[Stored data entries]
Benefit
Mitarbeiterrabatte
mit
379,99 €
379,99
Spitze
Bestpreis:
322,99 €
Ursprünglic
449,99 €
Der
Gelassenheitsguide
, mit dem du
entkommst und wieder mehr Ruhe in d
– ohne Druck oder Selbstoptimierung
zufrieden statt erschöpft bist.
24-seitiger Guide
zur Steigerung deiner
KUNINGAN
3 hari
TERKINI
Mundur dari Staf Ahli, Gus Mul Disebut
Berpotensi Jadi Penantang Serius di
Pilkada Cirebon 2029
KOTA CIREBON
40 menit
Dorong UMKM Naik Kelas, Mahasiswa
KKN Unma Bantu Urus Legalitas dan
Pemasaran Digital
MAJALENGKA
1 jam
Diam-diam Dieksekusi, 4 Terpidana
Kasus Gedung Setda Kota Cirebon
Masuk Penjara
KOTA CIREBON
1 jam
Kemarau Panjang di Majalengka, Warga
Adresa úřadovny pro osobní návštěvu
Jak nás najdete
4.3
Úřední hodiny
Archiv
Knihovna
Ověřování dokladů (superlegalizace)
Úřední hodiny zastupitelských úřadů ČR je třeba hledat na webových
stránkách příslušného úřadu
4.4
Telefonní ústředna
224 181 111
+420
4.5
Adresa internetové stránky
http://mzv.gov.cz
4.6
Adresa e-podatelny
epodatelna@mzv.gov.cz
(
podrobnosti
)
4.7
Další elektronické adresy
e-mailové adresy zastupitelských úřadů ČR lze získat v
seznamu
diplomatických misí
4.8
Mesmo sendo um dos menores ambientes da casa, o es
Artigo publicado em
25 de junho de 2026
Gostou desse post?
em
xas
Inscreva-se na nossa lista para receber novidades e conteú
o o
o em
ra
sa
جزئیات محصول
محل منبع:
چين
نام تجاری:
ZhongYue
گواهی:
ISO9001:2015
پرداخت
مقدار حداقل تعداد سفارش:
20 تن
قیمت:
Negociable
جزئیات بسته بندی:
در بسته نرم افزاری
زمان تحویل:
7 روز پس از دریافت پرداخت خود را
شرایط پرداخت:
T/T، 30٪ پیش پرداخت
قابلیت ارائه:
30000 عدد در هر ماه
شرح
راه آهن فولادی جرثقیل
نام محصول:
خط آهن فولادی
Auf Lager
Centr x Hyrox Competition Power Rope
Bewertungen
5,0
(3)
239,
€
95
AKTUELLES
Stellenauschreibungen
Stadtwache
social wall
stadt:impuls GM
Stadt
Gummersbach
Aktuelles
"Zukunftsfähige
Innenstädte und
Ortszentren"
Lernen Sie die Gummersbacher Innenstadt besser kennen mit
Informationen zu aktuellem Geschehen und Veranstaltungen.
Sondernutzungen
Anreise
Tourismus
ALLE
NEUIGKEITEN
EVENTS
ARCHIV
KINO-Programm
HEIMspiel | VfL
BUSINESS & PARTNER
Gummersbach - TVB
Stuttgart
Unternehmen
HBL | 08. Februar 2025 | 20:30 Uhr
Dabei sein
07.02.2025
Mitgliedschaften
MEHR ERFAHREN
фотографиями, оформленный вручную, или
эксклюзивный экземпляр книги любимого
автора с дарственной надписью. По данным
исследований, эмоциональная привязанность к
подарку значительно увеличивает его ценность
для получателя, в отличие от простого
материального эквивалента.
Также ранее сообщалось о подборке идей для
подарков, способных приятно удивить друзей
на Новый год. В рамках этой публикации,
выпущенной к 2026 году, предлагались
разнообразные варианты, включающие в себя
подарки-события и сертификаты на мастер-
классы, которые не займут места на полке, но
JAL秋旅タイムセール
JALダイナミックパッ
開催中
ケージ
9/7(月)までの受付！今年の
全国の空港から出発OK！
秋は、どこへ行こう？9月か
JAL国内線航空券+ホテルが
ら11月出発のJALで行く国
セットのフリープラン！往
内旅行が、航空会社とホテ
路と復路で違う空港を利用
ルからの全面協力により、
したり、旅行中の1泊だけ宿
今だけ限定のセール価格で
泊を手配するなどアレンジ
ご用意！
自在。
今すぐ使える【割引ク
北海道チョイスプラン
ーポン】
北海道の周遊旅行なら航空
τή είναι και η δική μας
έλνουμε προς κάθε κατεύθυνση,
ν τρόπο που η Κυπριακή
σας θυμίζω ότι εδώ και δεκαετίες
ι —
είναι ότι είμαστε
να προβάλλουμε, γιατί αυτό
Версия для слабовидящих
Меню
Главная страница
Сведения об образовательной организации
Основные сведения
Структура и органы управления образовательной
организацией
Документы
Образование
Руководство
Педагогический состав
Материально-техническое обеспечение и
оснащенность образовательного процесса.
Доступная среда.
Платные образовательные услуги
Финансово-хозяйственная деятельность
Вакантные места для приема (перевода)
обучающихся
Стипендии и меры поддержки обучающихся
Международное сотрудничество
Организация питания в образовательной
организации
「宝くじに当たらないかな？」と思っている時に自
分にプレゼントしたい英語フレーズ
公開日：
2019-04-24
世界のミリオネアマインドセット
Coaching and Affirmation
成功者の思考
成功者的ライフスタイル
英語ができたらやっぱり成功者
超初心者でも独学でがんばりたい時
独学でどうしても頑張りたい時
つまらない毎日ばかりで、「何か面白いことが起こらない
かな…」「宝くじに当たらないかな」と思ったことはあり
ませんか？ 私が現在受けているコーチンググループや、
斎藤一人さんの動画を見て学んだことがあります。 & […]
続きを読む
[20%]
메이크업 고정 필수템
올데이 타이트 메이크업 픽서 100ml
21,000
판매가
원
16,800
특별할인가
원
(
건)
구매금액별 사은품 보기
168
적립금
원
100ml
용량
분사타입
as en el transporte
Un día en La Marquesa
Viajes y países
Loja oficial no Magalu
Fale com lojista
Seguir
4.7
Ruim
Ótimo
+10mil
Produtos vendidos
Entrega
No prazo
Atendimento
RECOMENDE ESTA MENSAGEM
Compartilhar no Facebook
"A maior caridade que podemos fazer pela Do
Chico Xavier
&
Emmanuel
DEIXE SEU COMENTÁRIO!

EXERCISE OBJECTIVE = Exact reproduction of every entry is needed.

RESPONSE BOX =
Benefit
Mitarbeiterrabatte
mit
379,99 €
379,99
Spitze
Bestpreis:
322,99 €
Ursprünglic
449,99 €
Der
Gelassenheitsguide
, mit dem du
entkommst und wieder mehr Ruhe in d
– ohne Druck oder Selbstoptimierung
zufrieden statt erschöpft bist.
24-seitiger Guide
zur Steigerung deiner
KUNINGAN
3 hari
TERKINI
Mundur dari Staf Ahli, Gus Mul Disebut
Berpotensi Jadi Penantang Serius di
Pilkada Cirebon 2029
KOTA CIREBON
40 menit
Dorong UMKM Naik Kelas, Mahasiswa
KKN Unma Bantu Urus Legalitas dan
Pemasaran Digital
MAJALENGKA
1 jam
Diam-diam Dieksekusi, 4 Terpidana
Kasus Gedung Setda Kota Cirebon
Masuk Penjara
KOTA CIREBON
1 jam
Kemarau Panjang di Majalengka, Warga
Adresa úřadovny pro osobní návštěvu
Jak nás najdete
4.3
Úřední hodiny
Archiv
Knihovna
Ověřování dokladů (superlegalizace)
Úřední hodiny zastupitelských úřadů ČR je třeba hledat na webových
stránkách příslušného úřadu
4.4
Telefonní ústředna
224 181 111
+420
4.5
Adresa internetové stránky
http://mzv.gov.cz
4.6
Adresa e-podatelny
epodatelna@mzv.gov.cz
(
podrobnosti
)
4.7
Další elektronické adresy
e-mailové adresy zastupitelských úřadů ČR lze získat v
seznamu
diplomatických misí
4.8
Mesmo sendo um dos menores ambientes da casa, o es
Artigo publicado em
25 de junho de 2026
Gostou desse post?
em
xas
Inscreva-se na nossa lista para receber novidades e conteú
o o
o em
ra
sa
جزئیات محصول
محل منبع:
چين
نام تجاری:
ZhongYue
گواهی:
ISO9001:2015
پرداخت
مقدار حداقل تعداد سفارش:
20 تن
قیمت:
Negociable
جزئیات بسته بندی:
در بسته نرم افزاری
زمان تحویل:
7 روز پس از دریافت پرداخت خود را
شرایط پرداخت:
T/T، 30٪ پیش پرداخت
قابلیت ارائه:
30000 عدد در هر ماه
شرح
راه آهن فولادی جرثقیل
نام محصول:
خط آهن فولادی
Auf Lager
Centr x Hyrox Competition Power Rope
Bewertungen
5,0
(3)
239,
€
95
AKTUELLES
Stellenauschreibungen
Stadtwache
social wall
stadt:impuls GM
Stadt
Gummersbach
Aktuelles
"Zukunftsfähige
Innenstädte und
Ortszentren"
Lernen Sie die Gummersbacher Innenstadt besser kennen mit
Informationen zu aktuellem Geschehen und Veranstaltungen.
Sondernutzungen
Anreise
Tourismus
ALLE
NEUIGKEITEN
EVENTS
ARCHIV
KINO-Programm
HEIMspiel | VfL
BUSINESS & PARTNER
Gummersbach - TVB
Stuttgart
Unternehmen
HBL | 08. Februar 2025 | 20:30 Uhr
Dabei sein
07.02.2025
Mitgliedschaften
MEHR ERFAHREN
фотографиями, оформленный вручную, или
эксклюзивный экземпляр книги любимого
автора с дарственной надписью. По данным
исследований, эмоциональная привязанность к
подарку значительно увеличивает его ценность
для получателя, в отличие от простого
материального эквивалента.
Также ранее сообщалось о подборке идей для
подарков, способных приятно удивить друзей
на Новый год. В рамках этой публикации,
выпущенной к 2026 году, предлагались
разнообразные варианты, включающие в себя
подарки-события и сертификаты на мастер-
классы, которые не займут места на полке, но
JAL秋旅タイムセール
JALダイナミックパッ
開催中
ケージ
9/7(月)までの受付！今年の
全国の空港から出発OK！
秋は、どこへ行こう？9月か
JAL国内線航空券+ホテルが
ら11月出発のJALで行く国
セットのフリープラン！往
内旅行が、航空会社とホテ
路と復路で違う空港を利用
ルからの全面協力により、
したり、旅行中の1泊だけ宿
今だけ限定のセール価格で
泊を手配するなどアレンジ
ご用意！
自在。
今すぐ使える【割引ク
北海道チョイスプラン
ーポン】
北海道の周遊旅行なら航空
τή είναι και η δική μας
έλνουμε προς κάθε κατεύθυνση,
ν τρόπο που η Κυπριακή
σας θυμίζω ότι εδώ και δεκαετίες
ι —
είναι ότι είμαστε
να προβάλλουμε, γιατί αυτό
Версия для слабовидящих
Меню
Главная страница
Сведения об образовательной организации
Основные сведения
Структура и органы управления образовательной
организацией
Документы
Образование
Руководство
Педагогический состав
Материально-техническое обеспечение и
оснащенность образовательного процесса.
Доступная среда.
Платные образовательные услуги
Финансово-хозяйственная деятельность
Вакантные места для приема (перевода)
обучающихся
Стипендии и меры поддержки обучающихся
Международное сотрудничество
Организация питания в образовательной
организации
「宝くじに当たらないかな？」と思っている時に自
分にプレゼントしたい英語フレーズ
公開日：
2019-04-24
世界のミリオネアマインドセット
Coaching and Affirmation
成功者の思考
成功者的ライフスタイル
英語ができたらやっぱり成功者
超初心者でも独学でがんばりたい時
独学でどうしても頑張りたい時
つまらない毎日ばかりで、「何か面白いことが起こらない
かな…」「宝くじに当たらないかな」と思ったことはあり
ませんか？ 私が現在受けているコーチンググループや、
斎藤一人さんの動画を見て学んだことがあります。 & […]
続きを読む
[20%]
메이크업 고정 필수템
올데이 타이트 메이크업 픽서 100ml
21,000
판매가
원
16,800
특별할인가
원
(
건)
구매금액별 사은품 보기
168
적립금
원
100ml
용량
분사타입
as en el transporte
Un día en La Marquesa
Viajes y países
Loja oficial no Magalu
Fale com lojista
Seguir
4.7
Ruim
Ótimo
+10mil
Produtos vendidos
Entrega
No prazo
Atendimento
RECOMENDE ESTA MENSAGEM
Compartilhar no Facebook
"A maior caridade que podemos fazer pela Do
Chico Xavier
&
Emmanuel
DEIXE SEU COMENTÁRIO!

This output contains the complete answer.